• Directions:
Take the entries that follow and return exactly the lines from the one holding "sous contrôle sécuritaire turc dans le nord" through the one holding "plusieurs reprises par l’armée turque et ses", both included. Nothing else is needed.

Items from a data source
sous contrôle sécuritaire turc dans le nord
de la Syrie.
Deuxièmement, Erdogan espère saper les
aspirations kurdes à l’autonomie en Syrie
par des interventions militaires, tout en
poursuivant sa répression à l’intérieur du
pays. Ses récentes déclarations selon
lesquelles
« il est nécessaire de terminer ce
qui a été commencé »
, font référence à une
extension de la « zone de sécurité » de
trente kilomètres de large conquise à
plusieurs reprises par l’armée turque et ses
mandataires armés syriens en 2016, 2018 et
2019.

--

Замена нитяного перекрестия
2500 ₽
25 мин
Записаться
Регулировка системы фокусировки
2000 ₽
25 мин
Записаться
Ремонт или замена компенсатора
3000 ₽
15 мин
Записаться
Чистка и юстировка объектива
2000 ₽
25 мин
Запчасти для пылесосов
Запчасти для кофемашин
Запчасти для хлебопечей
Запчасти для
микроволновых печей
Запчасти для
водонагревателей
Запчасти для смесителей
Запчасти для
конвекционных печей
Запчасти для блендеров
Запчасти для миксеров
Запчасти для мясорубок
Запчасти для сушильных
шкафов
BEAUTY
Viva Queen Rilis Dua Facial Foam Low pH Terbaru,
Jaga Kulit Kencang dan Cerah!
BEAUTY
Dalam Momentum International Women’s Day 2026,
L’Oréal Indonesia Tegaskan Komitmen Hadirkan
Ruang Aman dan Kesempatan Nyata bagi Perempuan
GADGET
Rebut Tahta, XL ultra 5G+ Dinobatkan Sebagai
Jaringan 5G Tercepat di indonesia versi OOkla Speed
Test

* * *

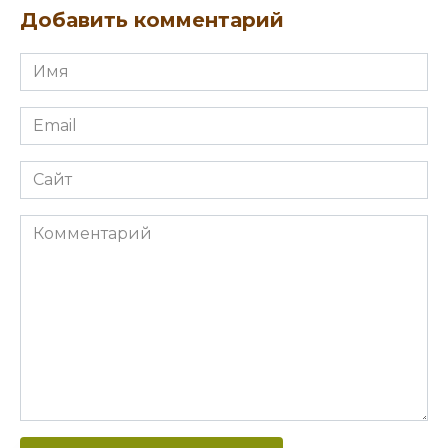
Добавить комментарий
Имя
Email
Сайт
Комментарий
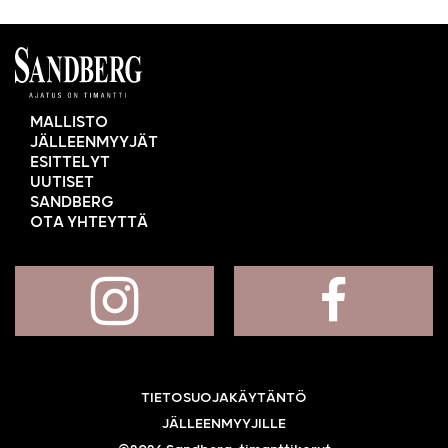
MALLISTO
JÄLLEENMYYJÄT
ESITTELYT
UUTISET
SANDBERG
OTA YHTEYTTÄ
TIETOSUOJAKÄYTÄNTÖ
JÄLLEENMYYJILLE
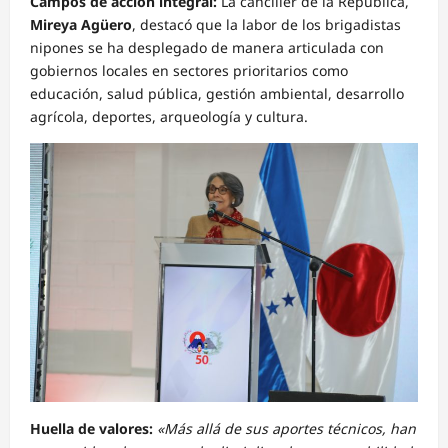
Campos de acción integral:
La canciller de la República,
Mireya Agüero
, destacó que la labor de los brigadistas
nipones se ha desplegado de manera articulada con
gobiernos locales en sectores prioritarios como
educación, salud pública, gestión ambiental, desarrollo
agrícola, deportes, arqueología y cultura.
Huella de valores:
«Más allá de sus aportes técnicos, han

• Reply to the task:
sous contrôle sécuritaire turc dans le nord
de la Syrie.
Deuxièmement, Erdogan espère saper les
aspirations kurdes à l’autonomie en Syrie
par des interventions militaires, tout en
poursuivant sa répression à l’intérieur du
pays. Ses récentes déclarations selon
lesquelles
« il est nécessaire de terminer ce
qui a été commencé »
, font référence à une
extension de la « zone de sécurité » de
trente kilomètres de large conquise à
plusieurs reprises par l’armée turque et ses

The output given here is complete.